I'm a lifelong IT professional..though by no means an expert technician...but I end up spending a lot of time as the household sys admin! I have a wireless G network with Comcast 16Mbit service...on the network is my wife's laptop, my work laptop, the kids desktop, a wireless printer, a Wii console....and of course digital cameras, just added an HD camcorder...have a networked 2TB drive for storage and using Acronis for data and image backup.

As my kids are now 8 and 5 I'm finding greater need to keep up on all things home computer related....particularly software for the kids..but also interested in hardware, networking, backup tools, drives, home entertainment, etc. I'm looking for a magazine subscription that will hopefully let me stay current on these things. I thought of PC Magazine but discovered they no longer have a print version and I definitely want something that is in print. What does everyone like that would most closely fit the above expressed need???


----------



## poppameth (Oct 2, 2008)

Print magazines for tech are not really the way to go. With anything technology related you are better off checking multiple sources online. A lot of the magazines get bad reviews on the web due to biased and incorrect info. I personally spend a lot of time browsing Wilders Security forums. All kinds of good info there.


----------



## piste (Oct 7, 2009)

poppameth said:


> Print magazines for tech are not really the way to go. With anything technology related you are better off checking multiple sources online. A lot of the magazines get bad reviews on the web due to biased and incorrect info. I personally spend a lot of time browsing Wilders Security forums. All kinds of good info there.

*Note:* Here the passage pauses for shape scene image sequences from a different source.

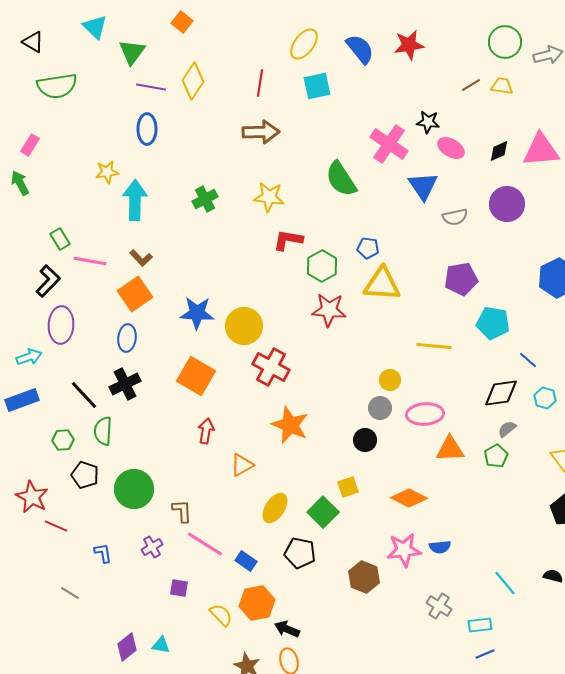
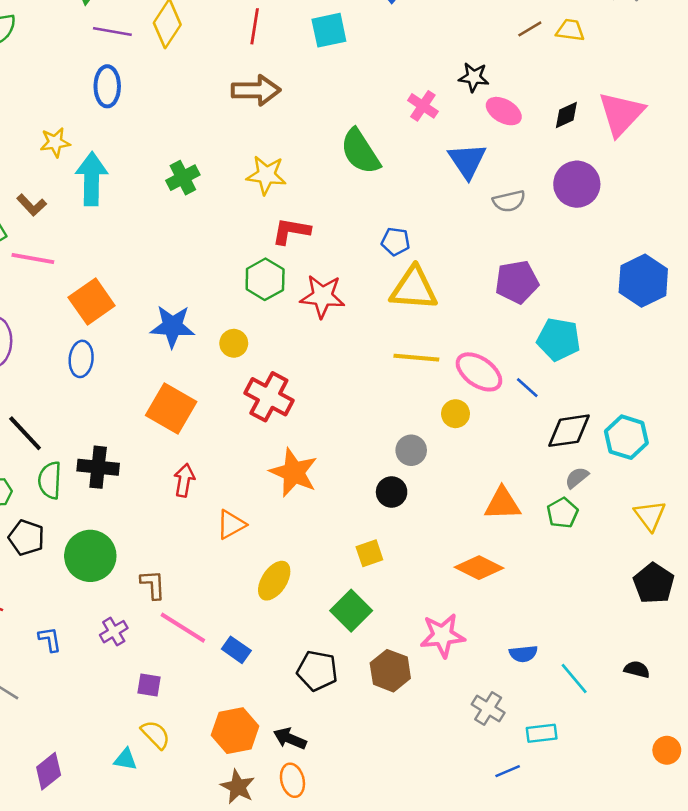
pink cross: (389, 144) -> (423, 106), size x0.6
pink triangle: (541, 150) -> (621, 114), turned -42
brown L-shape: (141, 258) -> (32, 205), moved
green hexagon: (322, 266) -> (265, 279), moved
red star: (329, 310) -> (322, 296), moved
yellow circle: (244, 326) -> (234, 343), size x0.6
yellow line: (434, 346) -> (416, 358), moved
blue line: (528, 360) -> (527, 388), moved
yellow circle: (390, 380) -> (456, 414), moved
black cross: (125, 384) -> (98, 467), moved, turned 32
cyan hexagon: (545, 398) -> (626, 437), size x1.5
pink ellipse: (425, 414) -> (479, 372), moved, turned 39
orange diamond: (409, 498) -> (479, 568), moved
green square: (323, 512) -> (351, 611), moved
blue semicircle: (440, 547) -> (523, 654), moved
black pentagon: (300, 553) -> (317, 671), moved
orange hexagon: (257, 603) -> (235, 731), moved
yellow semicircle: (221, 615) -> (155, 735), moved
purple diamond: (127, 647) -> (49, 771), moved
blue line: (485, 654) -> (508, 771), moved

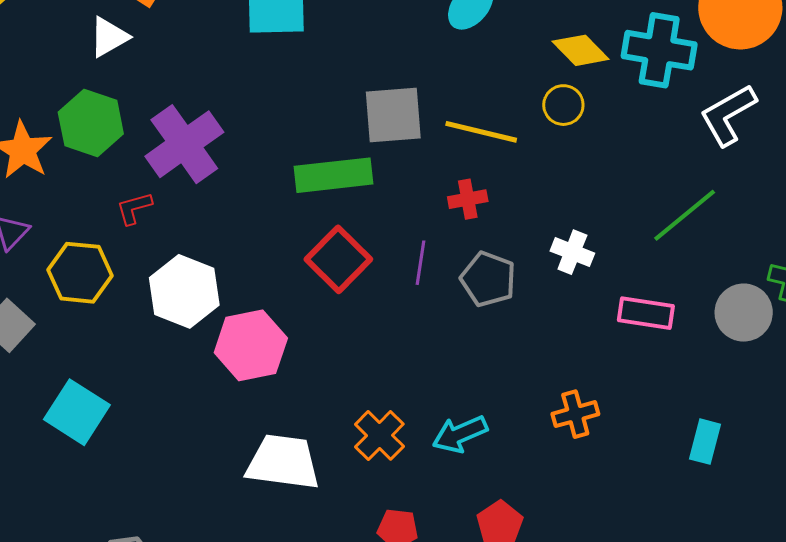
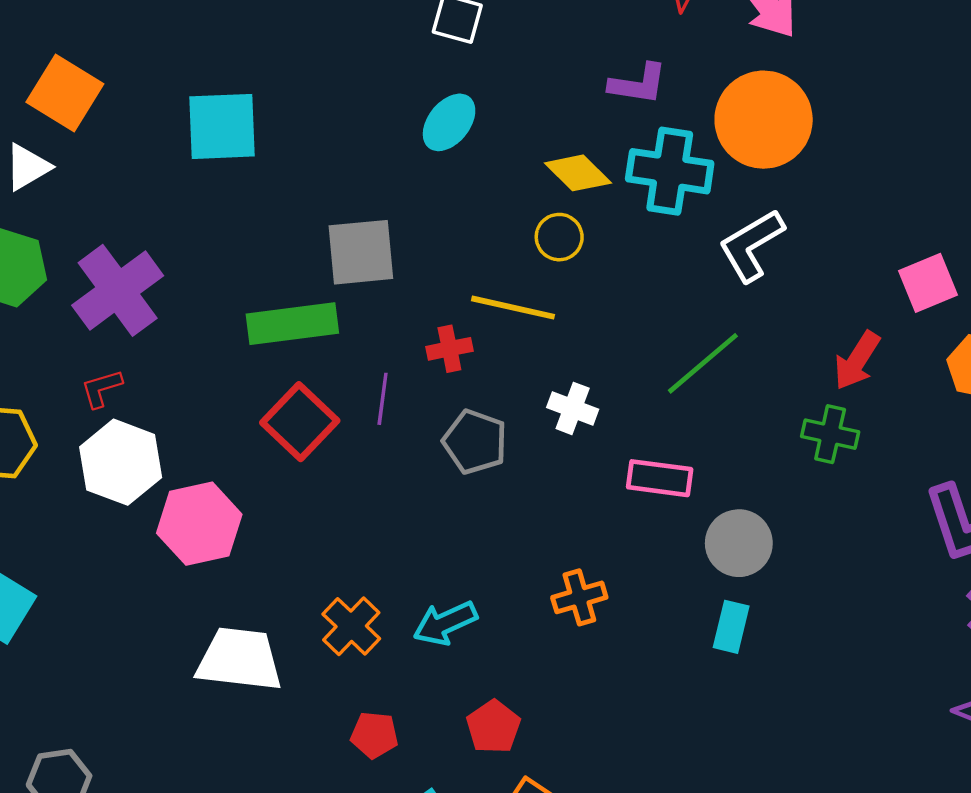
yellow line: (481, 132) -> (513, 308), moved
red L-shape: (134, 208) -> (101, 388), moved
purple line: (421, 263) -> (383, 399), moved
gray circle: (744, 313) -> (739, 543), moved

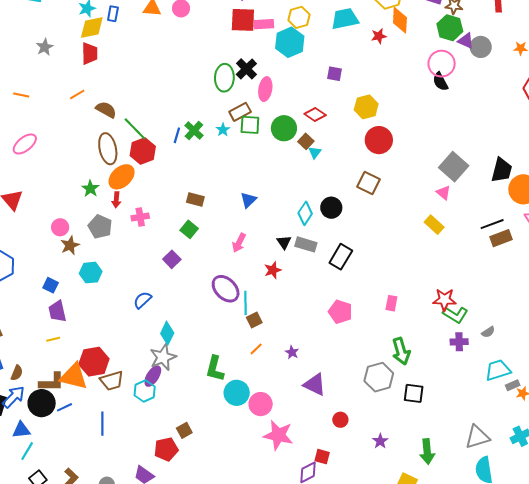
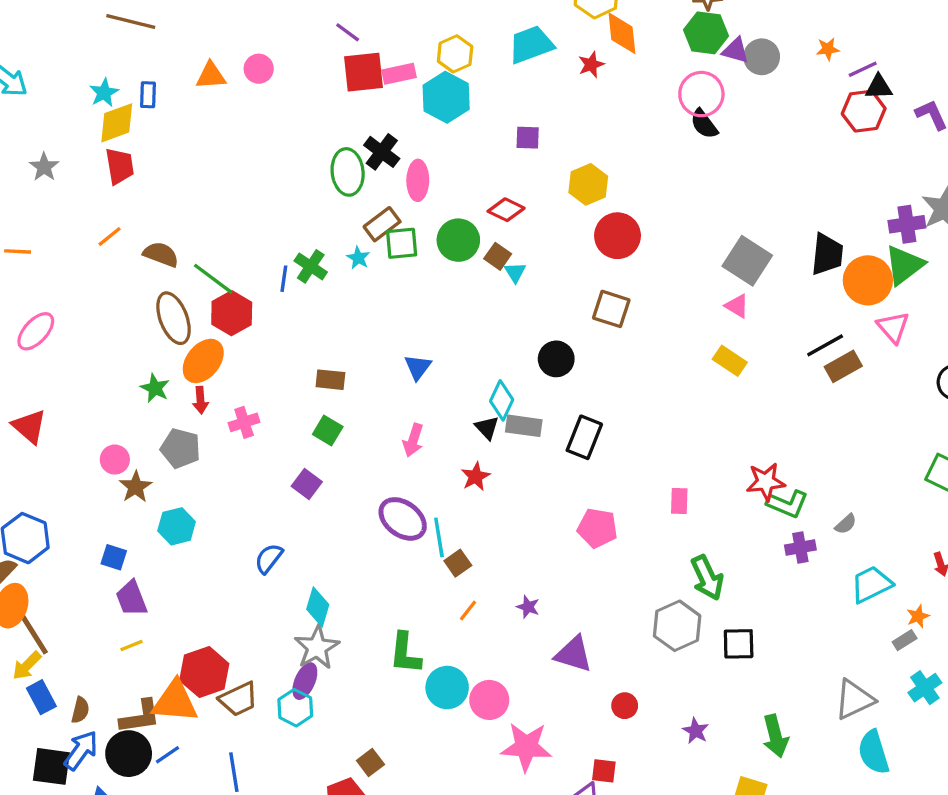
cyan diamond: (305, 213) -> (502, 400), moved
gray rectangle: (513, 385) -> (905, 640), moved

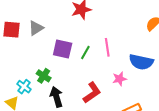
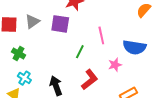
purple square: (63, 49) -> (60, 24), moved
green line: (85, 52) -> (80, 52), moved
green cross: (44, 76) -> (19, 53), moved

Interesting point. I'm thinking I'm not just after pure "tech"..... though that is one big piece...it's kind of a consumer/tech blend of content that I'm after....including product/software reviews...etc.


----------



## RedHelix (Sep 15, 2010)

I subscribe to Maximum PC and Wired. The former is excellent for keeping up with hardware tech, and the latter is just a good magazine.

Obviously magazines aren't the way to go for authoritative, up-to-the-minute information, but that's not their intent.


----------



## piste (Oct 7, 2009)

RedHelix said:


> I subscribe to Maximum PC and Wired. The former is excellent for keeping up with hardware tech, and the latter is just a good magazine.
> 
> Obviously magazines aren't the way to go for authoritative, up-to-the-minute information, but that's not their intent.


Thank you. I will check those out!


----------